What metal musicians do about it.

One word – side projects (ok, that was two. this isn’t a fucking math blog)

When an artist feels the need to explore a bit more than their current projects allow (i.e. they’re a bit burned out on their current style), a side project gives them the freedom to get all that out of their system and return to their main gig refreshed and renewed.

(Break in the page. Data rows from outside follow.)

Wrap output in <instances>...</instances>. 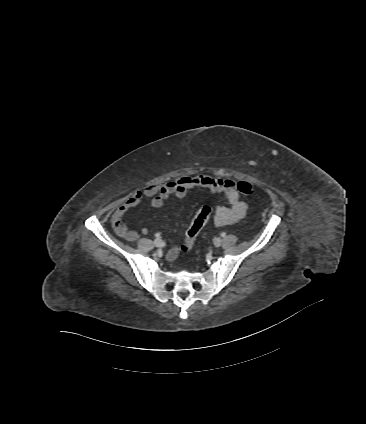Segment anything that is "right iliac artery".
Listing matches in <instances>:
<instances>
[{"label": "right iliac artery", "mask_w": 366, "mask_h": 424, "mask_svg": "<svg viewBox=\"0 0 366 424\" xmlns=\"http://www.w3.org/2000/svg\"><path fill=\"white\" fill-rule=\"evenodd\" d=\"M155 237H157V238H158V237H159V234H155Z\"/></svg>", "instance_id": "obj_1"}]
</instances>
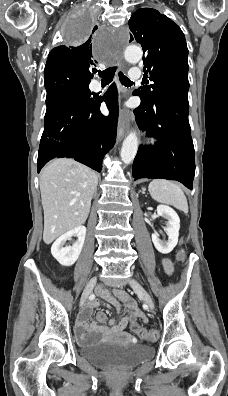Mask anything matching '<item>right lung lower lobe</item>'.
<instances>
[{
    "label": "right lung lower lobe",
    "mask_w": 228,
    "mask_h": 396,
    "mask_svg": "<svg viewBox=\"0 0 228 396\" xmlns=\"http://www.w3.org/2000/svg\"><path fill=\"white\" fill-rule=\"evenodd\" d=\"M117 89L113 84L103 98L71 97L46 111L37 170L54 158L74 160L101 172L104 155L116 140ZM105 101L109 116L100 112Z\"/></svg>",
    "instance_id": "1"
}]
</instances>
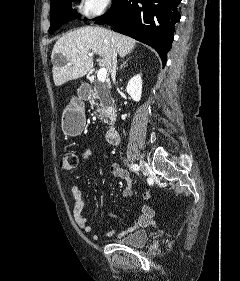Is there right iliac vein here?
<instances>
[{"label": "right iliac vein", "instance_id": "obj_1", "mask_svg": "<svg viewBox=\"0 0 240 281\" xmlns=\"http://www.w3.org/2000/svg\"><path fill=\"white\" fill-rule=\"evenodd\" d=\"M140 167L145 175L149 174L150 167L145 161L140 160Z\"/></svg>", "mask_w": 240, "mask_h": 281}]
</instances>
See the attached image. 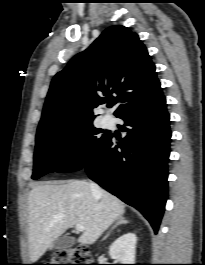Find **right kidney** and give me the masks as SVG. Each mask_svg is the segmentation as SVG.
<instances>
[{
  "instance_id": "obj_1",
  "label": "right kidney",
  "mask_w": 205,
  "mask_h": 265,
  "mask_svg": "<svg viewBox=\"0 0 205 265\" xmlns=\"http://www.w3.org/2000/svg\"><path fill=\"white\" fill-rule=\"evenodd\" d=\"M137 237L126 233L117 238L109 248V255L121 264H135Z\"/></svg>"
}]
</instances>
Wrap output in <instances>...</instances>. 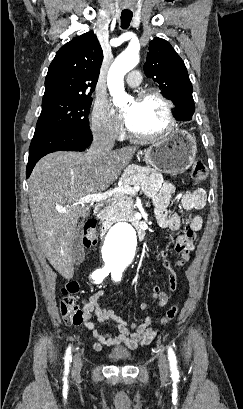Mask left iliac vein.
Returning <instances> with one entry per match:
<instances>
[{
    "label": "left iliac vein",
    "instance_id": "left-iliac-vein-1",
    "mask_svg": "<svg viewBox=\"0 0 243 409\" xmlns=\"http://www.w3.org/2000/svg\"><path fill=\"white\" fill-rule=\"evenodd\" d=\"M159 371L162 378H167L168 375V364L166 360V356L161 354L158 361Z\"/></svg>",
    "mask_w": 243,
    "mask_h": 409
}]
</instances>
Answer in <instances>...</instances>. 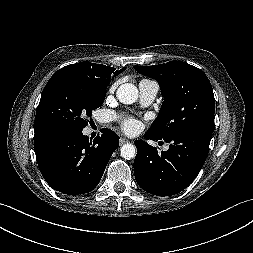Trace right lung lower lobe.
Instances as JSON below:
<instances>
[{"label":"right lung lower lobe","instance_id":"right-lung-lower-lobe-1","mask_svg":"<svg viewBox=\"0 0 253 253\" xmlns=\"http://www.w3.org/2000/svg\"><path fill=\"white\" fill-rule=\"evenodd\" d=\"M89 140L82 131L49 128L35 132L34 149L39 169L47 183L68 195L93 190L99 183L119 136L110 129Z\"/></svg>","mask_w":253,"mask_h":253}]
</instances>
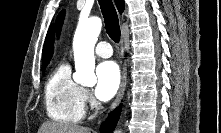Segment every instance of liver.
Returning a JSON list of instances; mask_svg holds the SVG:
<instances>
[{"label": "liver", "mask_w": 221, "mask_h": 133, "mask_svg": "<svg viewBox=\"0 0 221 133\" xmlns=\"http://www.w3.org/2000/svg\"><path fill=\"white\" fill-rule=\"evenodd\" d=\"M38 133H91L86 127L69 125L58 122H45L39 129Z\"/></svg>", "instance_id": "1"}]
</instances>
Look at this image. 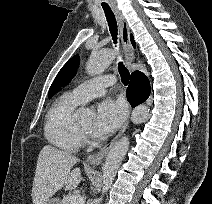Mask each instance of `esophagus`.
I'll return each instance as SVG.
<instances>
[{
    "label": "esophagus",
    "mask_w": 212,
    "mask_h": 204,
    "mask_svg": "<svg viewBox=\"0 0 212 204\" xmlns=\"http://www.w3.org/2000/svg\"><path fill=\"white\" fill-rule=\"evenodd\" d=\"M115 12H116L118 22H119V27H120L121 41H122V46L125 53V63L128 69L131 70L132 62H133V50H132V46L130 42V30L124 16L117 9H115ZM129 114L125 122L123 123L122 127L120 128L118 134L107 145H105L102 149H100V151H98L97 153L91 154L87 157V161L89 164L96 165L103 160V158L107 155L108 151L112 148L114 143L122 136V134L128 128Z\"/></svg>",
    "instance_id": "34e87169"
}]
</instances>
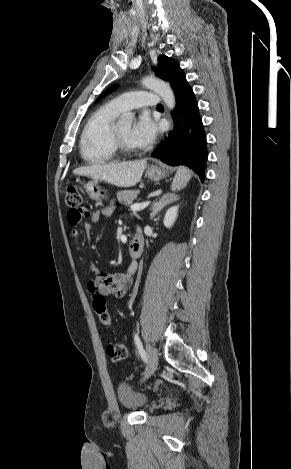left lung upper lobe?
Wrapping results in <instances>:
<instances>
[{"label":"left lung upper lobe","instance_id":"1","mask_svg":"<svg viewBox=\"0 0 291 469\" xmlns=\"http://www.w3.org/2000/svg\"><path fill=\"white\" fill-rule=\"evenodd\" d=\"M182 74H184V72L180 68L179 63L177 61L164 55L158 57V67L156 69V75L161 79L168 81L171 84V87L174 86V84ZM115 88L116 87L114 86L106 90V92H104L98 98V100Z\"/></svg>","mask_w":291,"mask_h":469}]
</instances>
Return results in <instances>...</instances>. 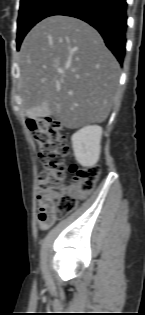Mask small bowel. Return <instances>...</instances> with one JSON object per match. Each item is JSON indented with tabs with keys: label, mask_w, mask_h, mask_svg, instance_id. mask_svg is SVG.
Instances as JSON below:
<instances>
[{
	"label": "small bowel",
	"mask_w": 145,
	"mask_h": 315,
	"mask_svg": "<svg viewBox=\"0 0 145 315\" xmlns=\"http://www.w3.org/2000/svg\"><path fill=\"white\" fill-rule=\"evenodd\" d=\"M59 193L56 191L39 192L38 194V222L42 229H47L53 225L56 220L54 202L58 198Z\"/></svg>",
	"instance_id": "1"
}]
</instances>
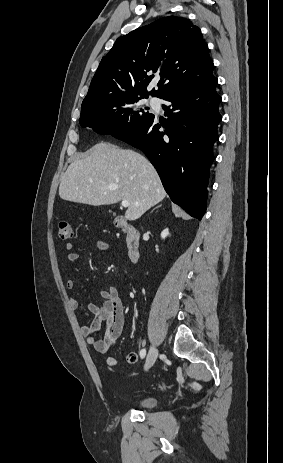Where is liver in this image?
Listing matches in <instances>:
<instances>
[{
    "instance_id": "liver-1",
    "label": "liver",
    "mask_w": 283,
    "mask_h": 463,
    "mask_svg": "<svg viewBox=\"0 0 283 463\" xmlns=\"http://www.w3.org/2000/svg\"><path fill=\"white\" fill-rule=\"evenodd\" d=\"M59 196L93 206L127 200L125 218L134 221L161 202L166 192L143 155L101 142L69 165L61 178Z\"/></svg>"
}]
</instances>
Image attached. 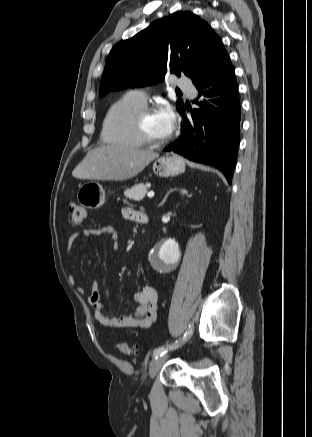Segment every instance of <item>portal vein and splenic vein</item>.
<instances>
[{
  "instance_id": "1",
  "label": "portal vein and splenic vein",
  "mask_w": 312,
  "mask_h": 437,
  "mask_svg": "<svg viewBox=\"0 0 312 437\" xmlns=\"http://www.w3.org/2000/svg\"><path fill=\"white\" fill-rule=\"evenodd\" d=\"M147 196H148L149 198H152V197H154V192H153V191H151V192H148V193H147Z\"/></svg>"
}]
</instances>
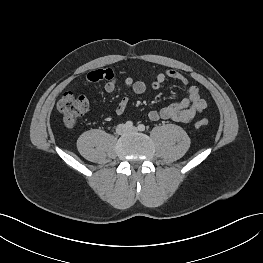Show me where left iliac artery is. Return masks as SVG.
<instances>
[{
	"mask_svg": "<svg viewBox=\"0 0 263 263\" xmlns=\"http://www.w3.org/2000/svg\"><path fill=\"white\" fill-rule=\"evenodd\" d=\"M138 130L139 131H144L145 130V126L143 124H139L138 125Z\"/></svg>",
	"mask_w": 263,
	"mask_h": 263,
	"instance_id": "1",
	"label": "left iliac artery"
}]
</instances>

Bill Steer from Carcass has a classic rock side project called the Gentlemans Pistols. Michael Amott (also formerly of Carcass) has a classic rock side project as well, Spiritual Beggars. Christian Älvestam has his self titled side project (as well as participating in roughly 9 gajillion side projects and lending vocals to bands all the fuck over the place) that’s pretty ambient and chill, and definitely not metal. Phil Anselmo is another one with a plethora of side projects (i.e. Down, Superjoint Ritual, Scour, Razor White, Viking Crown, Necrophagia, etc). The guys in Anthrax had S.O.D., Jamey Jasta from Hatebreed has Kingdom of Sorrow and Icepick – you get the idea. Even Ivan Moody from Five Finger Death Punch is getting in on the side-project thing.

What the metal media does about it.

They write about Suicide Silence, Corey Taylor (Slipknot, Stone Sour), or Robb Flynn (Machine Head). Or bitch about metal elitism with click-bait articles designed to generate revenue.

(On a serious note, Metal Sucks has improved their writing quite a bit since the flop of Suicide Silence. I will continue to rip on them for the same reason I continue to rip on Metallica)

What do you, the reader, do about it?

Fucked if I know.

You’re the only one that can figure that out.